Commutator Algebra Homework: Analyzing Functions of Operators

[helpcometk]

Homework Statement

Analytic functions of operators (matrices) A are defined via their Taylor expansion about A=0 .Consider the function

g(x) = exp(xA)Bexp(-xA)

Compute : dⁿg(x) /dxⁿ |x=0
for integer n

and then show that :exp(A)Bexp(-A)= B+[A,B] +1/2 [A,[A,B]] +1/6[A,[A,[A,B]]]+ ...

Homework Equations

for the first part of the question i don't understand what x=0 means in the formalism and it is unclear how one should proceed ,becuase we are dealing with operators.

about the second part i would like to note that :

g(1) =g(0) +g'(0) +1/2 g''(0)+ ...
if A=0 e^0 =1 and we start with B in the expansion formula

The Attempt at a Solution

About the first part i cannot imagine how i could proceed ,but about the second question i think we must use somehow a taylor expansion to resemble the monsterous expression of the RHS. But what i can't see is how one should manipulate [A,B], how could this come from a taylor expansion of the exponential ?

 

[D H]

x is a scalar. Some hints:

• Matrix multiplication is transitive, but not necessarily commutative. That the latter is the case is the point of the commutator.
• The chain rule still works as expected with your dg(x)/dx. You will either need to show this or cite the relevant theorem from your text/lectures.
• For any square matrix A, exp(A) commutes with Aⁿ for all nonnegative integers n. Once again, you will either need to show this or cite the relevant passage.
• What is $\frac{d}{dx} \exp(xA)$?

 

[helpcometk]

If chain rule is correct ,then i would have that the derivative is equal to 0 ,right?
about the second part do i just take the taylor expansions of both exponentials and mmultiply them ?

 

[D H]

If chain rule is correct ,then i would have that the derivative is equal to 0 ,right?

No! You apparently don't understand the notation.

Compute : dⁿg(x) /dxⁿ |x=0

This means you are to compute the value of the n^th derivative of g with respect to x at x=0. It says nothing about the derivative being zero.

The chain rule still works as expected with your dg(x)/dx. You will either need to show this or cite the relevant theorem from your text/lectures.

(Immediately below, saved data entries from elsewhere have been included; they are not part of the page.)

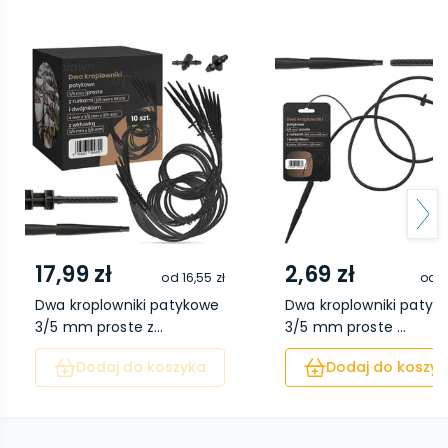
17,99 zł
2,69 zł
od
16,55 zł
od
1
Dwa kroplowniki patykowe
Dwa kroplowniki patyk
3/5 mm proste z...
3/5 mm proste ...
Dodaj do koszyka
Dodaj do koszyk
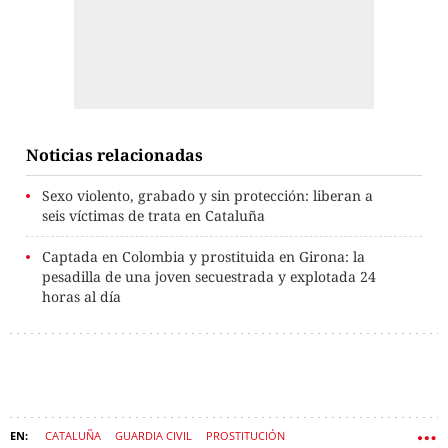
Noticias relacionadas
Sexo violento, grabado y sin protección: liberan a
seis víctimas de trata en Cataluña
Captada en Colombia y prostituida en Girona: la
pesadilla de una joven secuestrada y explotada 24
horas al día
CATALUÑA
GUARDIA CIVIL
PROSTITUCIÓN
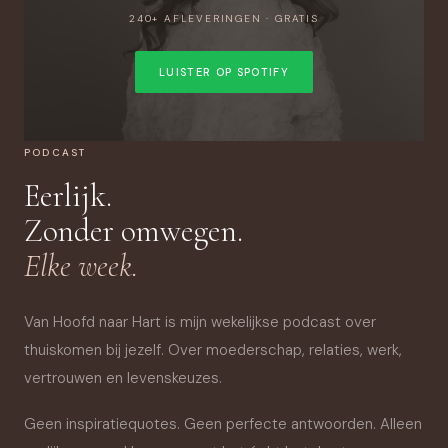
240+ AFLEVERINGEN · GRATIS
LUISTER OP SPOTIFY
PODCAST
Eerlijk.
Zonder omwegen.
Elke week.
Van Hoofd naar Hart is mijn wekelijkse podcast over
thuiskomen bij jezelf. Over moederschap, relaties, werk,
vertrouwen en levenskeuzes.
Geen inspiratiequotes. Geen perfecte antwoorden. Alleen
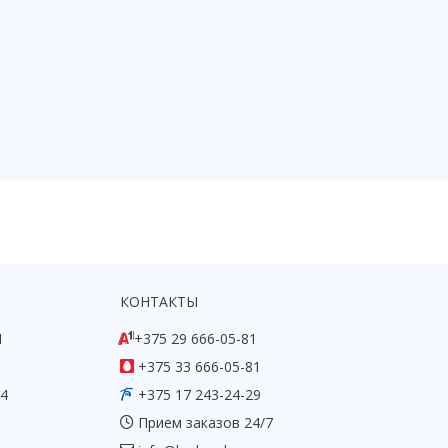
КОНТАКТЫ
1
+375 29 666-05-81
+375 33 666-05-81
54
+375 17 243-24-29
Прием заказов 24/7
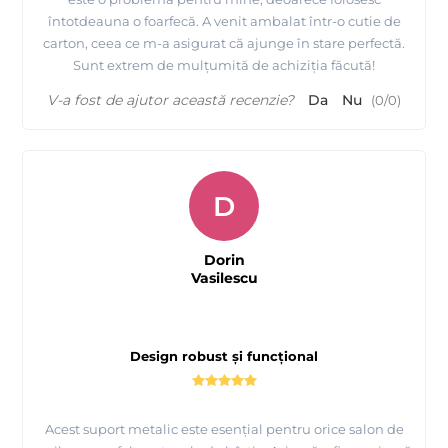
întotdeauna o foarfecă. A venit ambalat într-o cutie de
carton, ceea ce m-a asigurat că ajunge în stare perfectă.
Sunt extrem de mulțumită de achiziția făcută!
V-a fost de ajutor această recenzie?
Da
Nu
(
0
/
0
)
D
Dorin
Vasilescu
Design robust și funcțional
Acest suport metalic este esențial pentru orice salon de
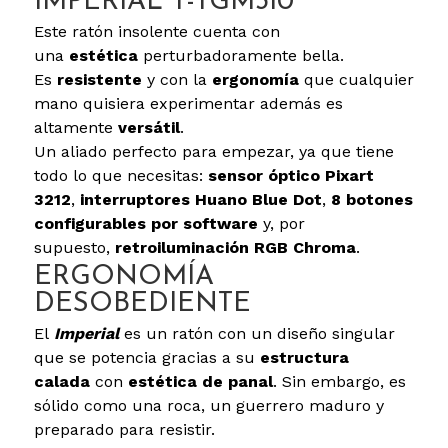
IMPERIAL T-TGM310
Este ratón insolente cuenta con
una
estética
perturbadoramente bella.
Es
resistente
y con la
ergonomía
que cualquier
mano quisiera experimentar además es
altamente
versátil
.
Un aliado perfecto para empezar, ya que tiene
todo lo que necesitas:
sensor óptico Pixart
3212
,
interruptores Huano Blue Dot
,
8
botones
configurables por software
y, por
supuesto,
retroiluminación RGB Chroma
.
ERGONOMÍA
DESOBEDIENTE
El
Imperial
es un ratón con un diseño singular
que se potencia gracias a su
estructura
calada
con
estética de panal
. Sin embargo, es
sólido como una roca, un guerrero maduro y
preparado para resistir.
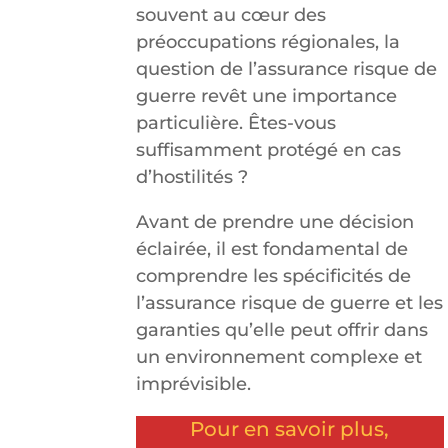
souvent au cœur des
préoccupations régionales, la
question de l’assurance risque de
guerre revêt une importance
particulière. Êtes-vous
suffisamment protégé en cas
d’hostilités ?
Avant de prendre une décision
éclairée, il est fondamental de
comprendre les spécificités de
l’assurance risque de guerre et les
garanties qu’elle peut offrir dans
un environnement complexe et
imprévisible.
Pour en savoir plus,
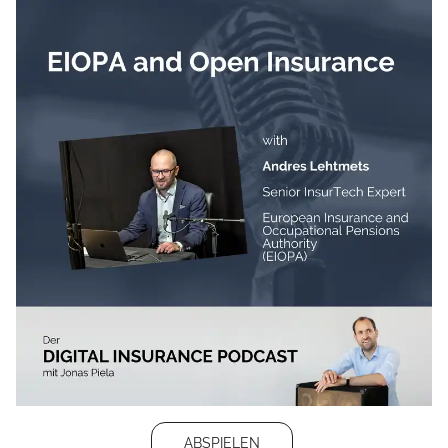
ABSPIELEN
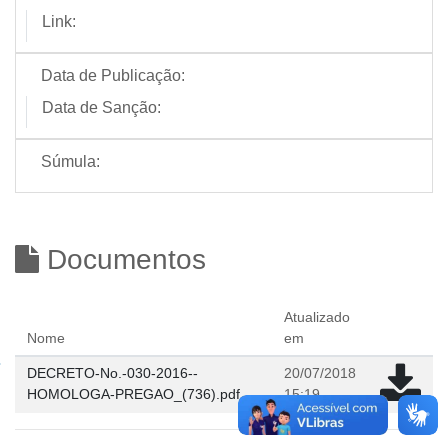
Link:
Data de Publicação:
Data de Sanção:
Súmula:
Documentos
Atualizado
Nome
em
DECRETO-No.-030-2016--
20/07/2018
HOMOLOGA-PREGAO_(736).pdf
15:19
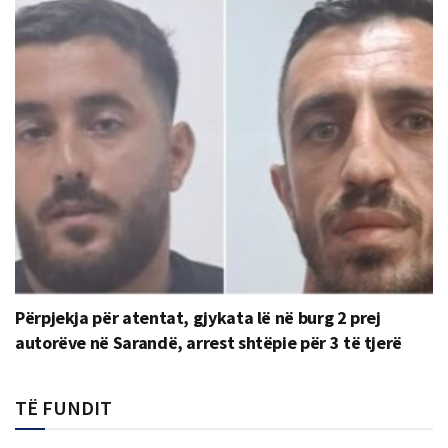
Përpjekja për atentat, gjykata lë në burg 2 prej
autorëve në Sarandë, arrest shtëpie për 3 të tjerë
TË FUNDIT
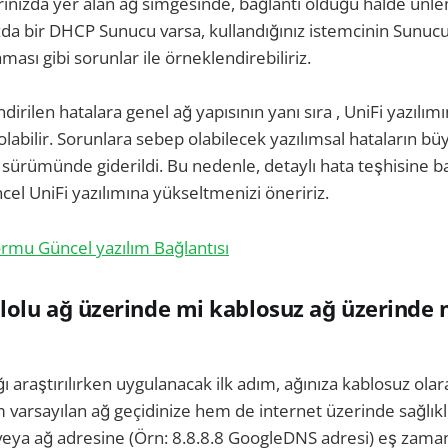
yarınızda yer alan ağ simgesinde, bağlantı olduğu halde ünle
da bir DHCP Sunucu varsa, kullandığınız istemcinin Sunuc
ası gibi sorunlar ile örneklendirebiliriz.
irilen hatalara genel ağ yapısının yanı sıra , UniFi yazılım
olabilir. Sorunlara sebep olabilecek yazılımsal hataların 
m sürümünde giderildi. Bu nedenle, detaylı hata teşhisine
cel UniFi yazılımına yükseltmenizi öneririz.
rmu Güncel yazılım Bağlantısı
olu ağ üzerinde mi kablosuz ağ üzerinde 
araştırılırken uygulanacak ilk adım, ağınıza kablosuz olara
 varsayılan ağ geçidinize hem de internet üzerinde sağlıklı
veya ağ adresine (Örn: 8.8.8.8 GoogleDNS adresi) eş zamanl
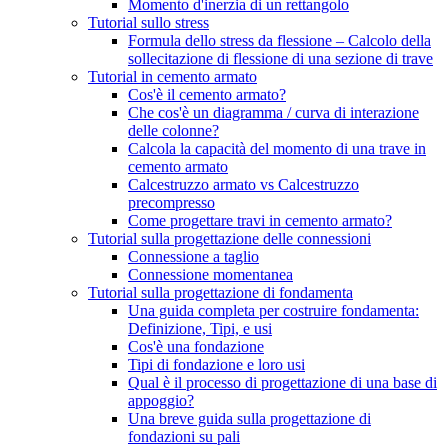
Momento d'inerzia di un rettangolo
Tutorial sullo stress
Formula dello stress da flessione – Calcolo della
sollecitazione di flessione di una sezione di trave
Tutorial in cemento armato
Cos'è il cemento armato?
Che cos'è un diagramma / curva di interazione
delle colonne?
Calcola la capacità del momento di una trave in
cemento armato
Calcestruzzo armato vs Calcestruzzo
precompresso
Come progettare travi in ​​cemento armato?
Tutorial sulla progettazione delle connessioni
Connessione a taglio
Connessione momentanea
Tutorial sulla progettazione di fondamenta
Una guida completa per costruire fondamenta:
Definizione, Tipi, e usi
Cos'è una fondazione
Tipi di fondazione e loro usi
Qual è il processo di progettazione di una base di
appoggio?
Una breve guida sulla progettazione di
fondazioni su pali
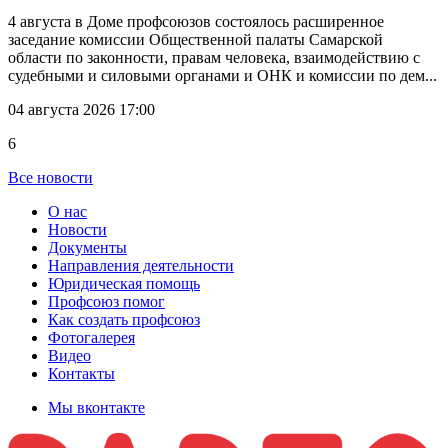
4 августа в Доме профсоюзов состоялось расширенное
заседание комиссии Общественной палаты Самарской
области по законности, правам человека, взаимодействию с
судебными и силовыми органами и ОНК и комиссии по дем...
04 августа 2026 17:00
6
Все новости
О нас
Новости
Документы
Направления деятельности
Юридическая помощь
Профсоюз помог
Как создать профсоюз
Фотогалерея
Видео
Контакты
Мы вконтакте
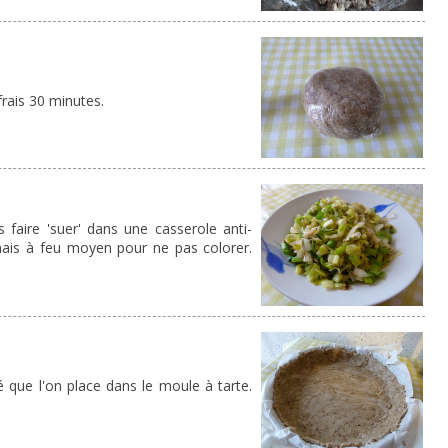
frais 30 minutes.
s faire 'suer' dans une casserole anti-
ais à feu moyen pour ne pas colorer.
é que l'on place dans le moule à tarte.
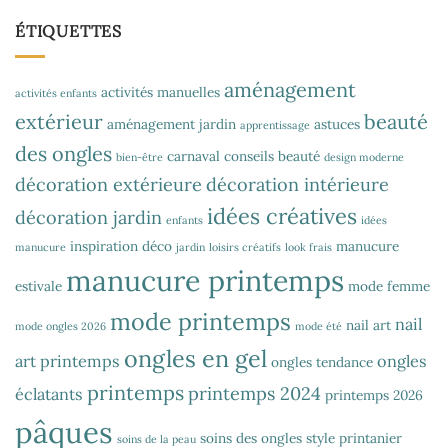
ÉTIQUETTES
aménagement
activités manuelles
activités enfants
extérieur
beauté
aménagement jardin
astuces
apprentissage
des ongles
carnaval
conseils beauté
bien-être
design moderne
décoration extérieure
décoration intérieure
idées créatives
décoration jardin
enfants
idées
inspiration déco
manucure
manucure
jardin
loisirs créatifs
look frais
manucure printemps
estivale
mode femme
mode printemps
nail
nail art
mode ongles 2026
mode été
ongles en gel
art printemps
ongles
ongles tendance
printemps
printemps 2024
éclatants
printemps 2026
pâques
soins des ongles
style printanier
soins de la peau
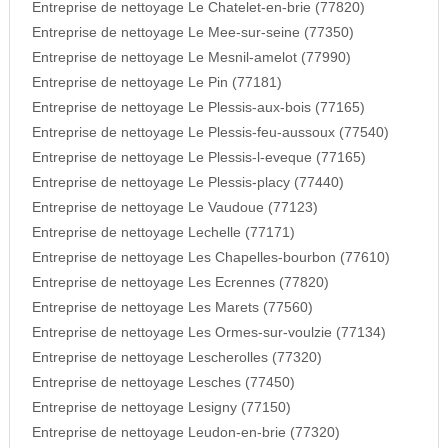
Entreprise de nettoyage Le Chatelet-en-brie (77820)
Entreprise de nettoyage Le Mee-sur-seine (77350)
Entreprise de nettoyage Le Mesnil-amelot (77990)
Entreprise de nettoyage Le Pin (77181)
Entreprise de nettoyage Le Plessis-aux-bois (77165)
Entreprise de nettoyage Le Plessis-feu-aussoux (77540)
Entreprise de nettoyage Le Plessis-l-eveque (77165)
Entreprise de nettoyage Le Plessis-placy (77440)
Entreprise de nettoyage Le Vaudoue (77123)
Entreprise de nettoyage Lechelle (77171)
Entreprise de nettoyage Les Chapelles-bourbon (77610)
Entreprise de nettoyage Les Ecrennes (77820)
Entreprise de nettoyage Les Marets (77560)
Entreprise de nettoyage Les Ormes-sur-voulzie (77134)
Entreprise de nettoyage Lescherolles (77320)
Entreprise de nettoyage Lesches (77450)
Entreprise de nettoyage Lesigny (77150)
Entreprise de nettoyage Leudon-en-brie (77320)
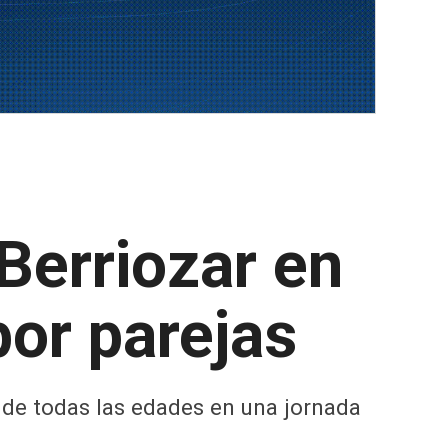
 Berriozar en
or parejas
s de todas las edades en una jornada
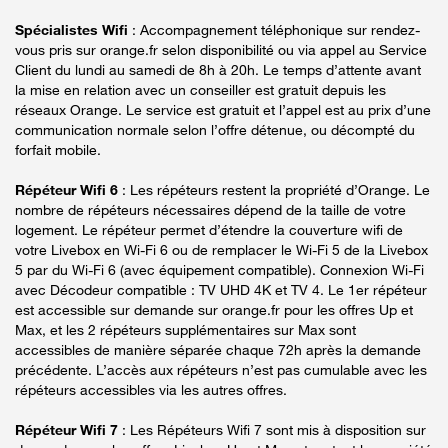
Spécialistes Wifi
: Accompagnement téléphonique sur rendez-
vous pris sur orange.fr selon disponibilité ou via appel au Service
Client du lundi au samedi de 8h à 20h. Le temps d’attente avant
la mise en relation avec un conseiller est gratuit depuis les
réseaux Orange. Le service est gratuit et l’appel est au prix d’une
communication normale selon l’offre détenue, ou décompté du
forfait mobile.
Répéteur Wifi 6
: Les répéteurs restent la propriété d’Orange. Le
nombre de répéteurs nécessaires dépend de la taille de votre
logement. Le répéteur permet d’étendre la couverture wifi de
votre Livebox en Wi-Fi 6 ou de remplacer le Wi-Fi 5 de la Livebox
5 par du Wi-Fi 6 (avec équipement compatible). Connexion Wi-Fi
avec Décodeur compatible : TV UHD 4K et TV 4. Le 1er répéteur
est accessible sur demande sur orange.fr pour les offres Up et
Max, et les 2 répéteurs supplémentaires sur Max sont
accessibles de manière séparée chaque 72h après la demande
précédente. L’accès aux répéteurs n’est pas cumulable avec les
répéteurs accessibles via les autres offres.
Répéteur Wifi 7
: Les Répéteurs Wifi 7 sont mis à disposition sur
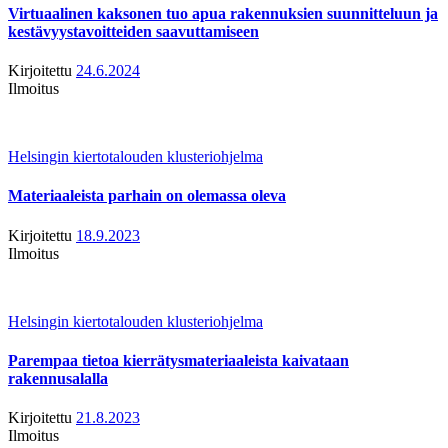
Virtuaalinen kaksonen tuo apua rakennuksien suunnitteluun ja
kestävyystavoitteiden saavuttamiseen
Kirjoitettu
24.6.2024
Ilmoitus
Helsingin kiertotalouden klusteriohjelma
Materiaaleista parhain on olemassa oleva
Kirjoitettu
18.9.2023
Ilmoitus
Helsingin kiertotalouden klusteriohjelma
Parempaa tietoa kierrätysmateriaaleista kaivataan
rakennusalalla
Kirjoitettu
21.8.2023
Ilmoitus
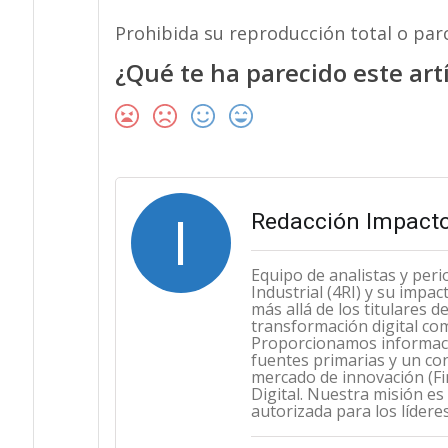
Prohibida su reproducción total o parc
¿Qué te ha parecido este art
I
Redacción Impacto
Equipo de analistas y peri
Industrial (4RI) y su impa
más allá de los titulares 
transformación digital co
Proporcionamos informació
fuentes primarias y un con
mercado de innovación (Fint
Digital. Nuestra misión es
autorizada para los lídere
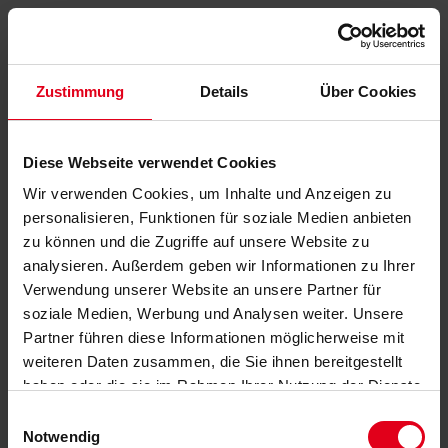
Zustimmung
Details
Über Cookies
Diese Webseite verwendet Cookies
Wir verwenden Cookies, um Inhalte und Anzeigen zu
personalisieren, Funktionen für soziale Medien anbieten
zu können und die Zugriffe auf unsere Website zu
analysieren. Außerdem geben wir Informationen zu Ihrer
Verwendung unserer Website an unsere Partner für
soziale Medien, Werbung und Analysen weiter. Unsere
Partner führen diese Informationen möglicherweise mit
weiteren Daten zusammen, die Sie ihnen bereitgestellt
haben oder die sie im Rahmen Ihrer Nutzung der Dienste
gesammelt haben.
Datenschutzerklärung
anzeigen.
Einwilligungsauswahl
Notwendig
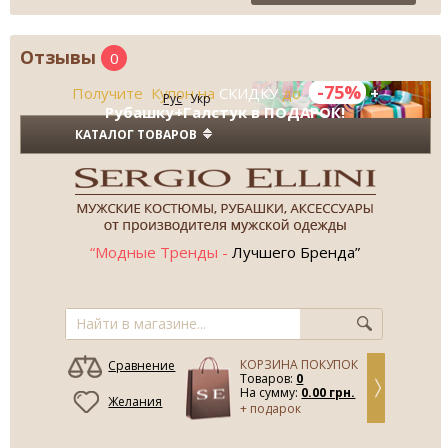
Отзывы
0
-75%
Получите Купон на
СКИДКУ
до
+
Рус
Укр
Рубашку+Галстук в ПОДАРОК!
КАТАЛОГ ТОВАРОВ
“Модные Тренды -
Лучшего Бренда”
КОРЗИНА ПОКУПОК
Сравнение
Товаров:
0
На сумму:
0.00 грн.
Желания
+ подарок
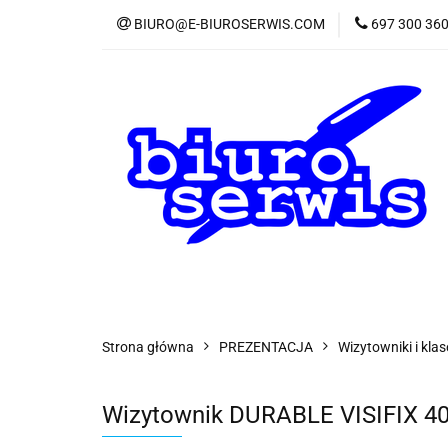
BIURO@E-BIUROSERWIS.COM
697 300 36
KA
Wszystkie kategorie
KATE
Strona główna
PREZENTACJA
Wizytowniki i klas
Wizytownik DURABLE VISIFIX 40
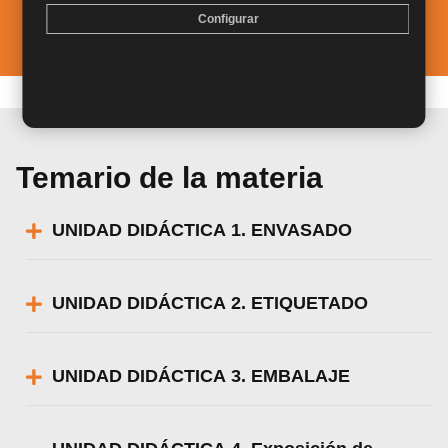
de escaparatismo.
Configurar
Temario de la materia
UNIDAD DIDÁCTICA 1. ENVASADO
UNIDAD DIDÁCTICA 2. ETIQUETADO
UNIDAD DIDÁCTICA 3. EMBALAJE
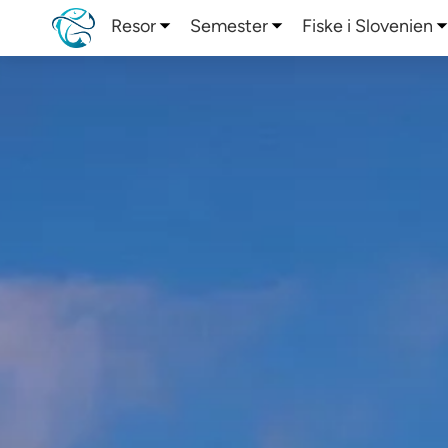
Resor
Semester
Fiske i Slovenien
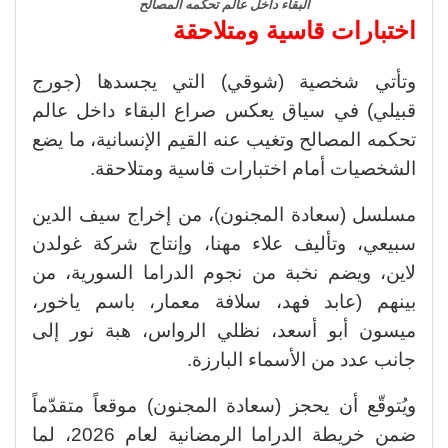
البقاء داخل عالم تحكمه المصالح
اختبارات قاسية ومتلاحقة
وتأتي شخصية (شوقي) التي يجسدها (جورج
قبيلي) في سياق يعكس صراع البقاء داخل عالم
تحكمه المصالح وتغيب عنه القيم الإنسانية، ما يضع
الشخصيات أمام اختبارات قاسية ومتلاحقة.
مسلسل (سعادة المجنون)، من إخراج سيف الدين
سبيعي، وتأليف علاء مهنا، وإنتاج شركة غولدن
لاين، ويضم نخبة من نجوم الدراما السورية، من
بينهم (عابد فهد، سلافة معمار، باسم ياخور،
ميسون أبو أسعد، نظلي الرواس، هبة نور إلى
جانب عدد من الأسماء البارزة.
ويُتوقّع أن يحجز (سعادة المجنون) موقعاً متقدّماً
ضمن خريطة الدراما الرمضانية لعام 2026، لما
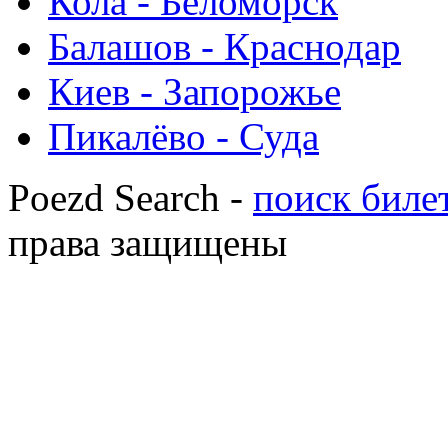
Кола - Беломорск
Балашов - Краснодар
Киев - Запорожье
Пикалёво - Суда
Poezd Search -
поиск билет
права защищены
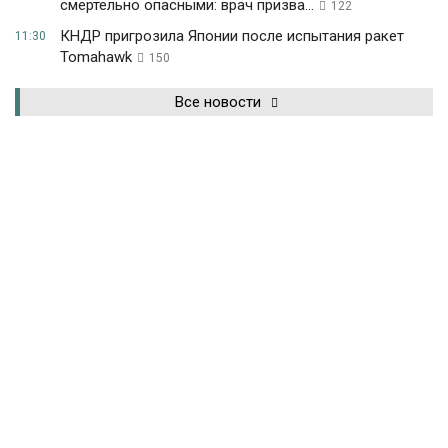
смертельно опасными: врач призва...
122
КНДР пригрозила Японии после испытания ракет
11:30
Tomahawk
150
Все новости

Ooops. My bad. Sorry about that. I meant product rule, not chain rule.

 

[helpcometk]

I understand the notation ,but I am very tired becuase i don't sleep overnight and i make a mistake ,
so we have :
dng(x) /dxn = -2xAg(x) ,do you agree with this ?

 

[D H]

I understand the notation ,but I am very tired becuase i don't sleep overnight and i make a mistake ,
so we have :
dng(x) /dxn = -2xAg(x) ,do you agree with this ?

Sorry for the very late response. I didn't see that you had added a post until just now.

No, I don't agree with that. Let's start with $dg/dx$. Applying the product rule (which is still valid because matrix multiplication is associative),
$$\begin{align} \frac {d\,g(x)}{dx} &= \frac d {dx} \bigl(\exp(xA)\,B\,\exp(-xA)\bigr) \\ &= \frac{d\exp(xA)}{dx}\,B\,\exp(-xA) + \exp(xA)\,B\,\frac{d\exp(-xA)}{dx} \end{align}$$
The key challenge is to evaluate $d\exp(xA)/dx$. Using the fact that $A$ and $\exp(xA)$ commute (show this!), you can reduce the derivative to something of the form
$$\frac {d\,g(x)}{dx} = \exp(xA)\,C\,\exp(-xA)$$
where $C$ is some matrix. The question itself suggests a form for this matrix: It has to somehow involve the commutator. (Hint: It is the commutator.) See if you can get to that. With this, getting $d^ng/dx^n$ should be a snap.